I do this. I no longer feel comfortable making assumptions about what random people on the internet will or won’t know about the musicians I mention, offhandedly or otherwise. Sometimes this will lose people, but allmusic.com is only a click away, after all. Or the Google, which will send you to ANLLF’s Epitonic page, which is, in fact, how I originally discovered All Natural Lemon & Lime Flavors back around 2000.

But as a result of that mention, I had to ask myself if there was a basis to that comparison, or whether I was going on some tentative, decayed memories, so I tossed the three full-lengths released by All Natural Lemon & Lime Flavors (All Natural Lemon & Lime Flavors, Turning Into Small and Flat Blue Line) onto my iPod for review.

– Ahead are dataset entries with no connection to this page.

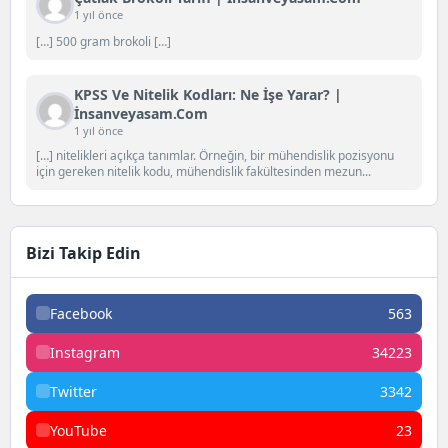
1 yıl önce
[…] 500 gram brokoli […]
KPSS Ve Nitelik Kodları: Ne İşe Yarar? |
İnsanveyasam.com
1 yıl önce
[…] nitelikleri açıkça tanımlar. Örneğin, bir mühendislik pozisyonu
için gereken nitelik kodu, mühendislik fakültesinden mezun...
Bizi Takip Edin
Facebook
563
Instagram
34223
Twitter
3342
YouTube
23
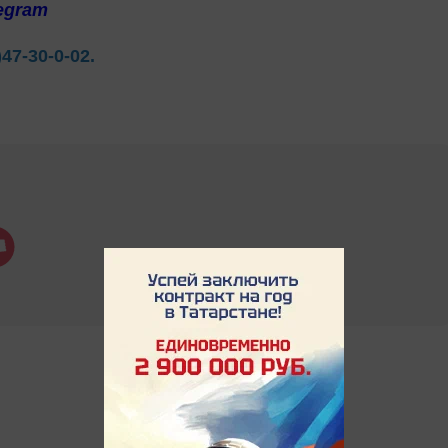
egram
)47-30-0-02.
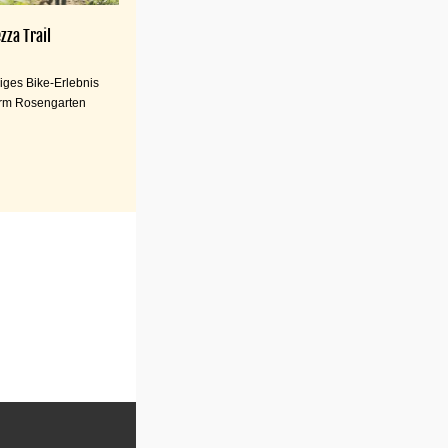
zza Trail
iges Bike-Erlebnis
rm Rosengarten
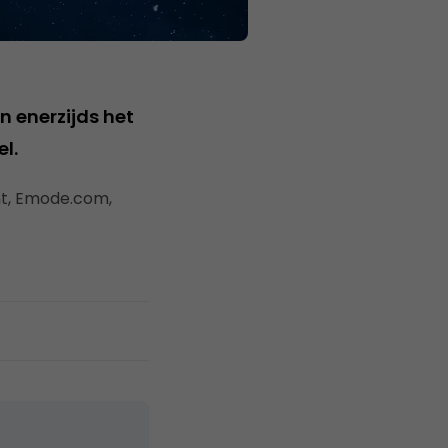
n enerzijds het
l.
nt, Emode.com,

If anything, I’d forgotten how immediate they are. Or how much they do owe to 1993 (Stereolab, the Lilys, all the other bands that tried to sound like My Bloody Valentine but failed). Or just how precociously creative a record Turning Into Small is, and what a departure it is from their debut. Turning Into Small and about half of Straight Blue Line (which is a compilation of singles and compilation tracks) exhibit a prickly, restless intelligence that manifests itself in funny and surprising ways (G-funk synth lines! Dynamics that fake out the listener!), and was what I was thinking of when discussing A Sunny Day in Glasgow, who do the same thing more nimbly.

There’s also a density to the sound that prefigures ANLLF’s connection to heavy-as-frozen-tar hip-hop auteurs Dälek. Oktopus, Dälek’s beatmaker, composer and producer, was also the engineer for All Natural Lemon & Lime Flavor’s albums, and it’s clear that there’s a continuity of sound between both groups, which is interesting because superficially they sound nothing alike. It’s the density of sound and intelligent restlessness in both groups’ work that they share in common.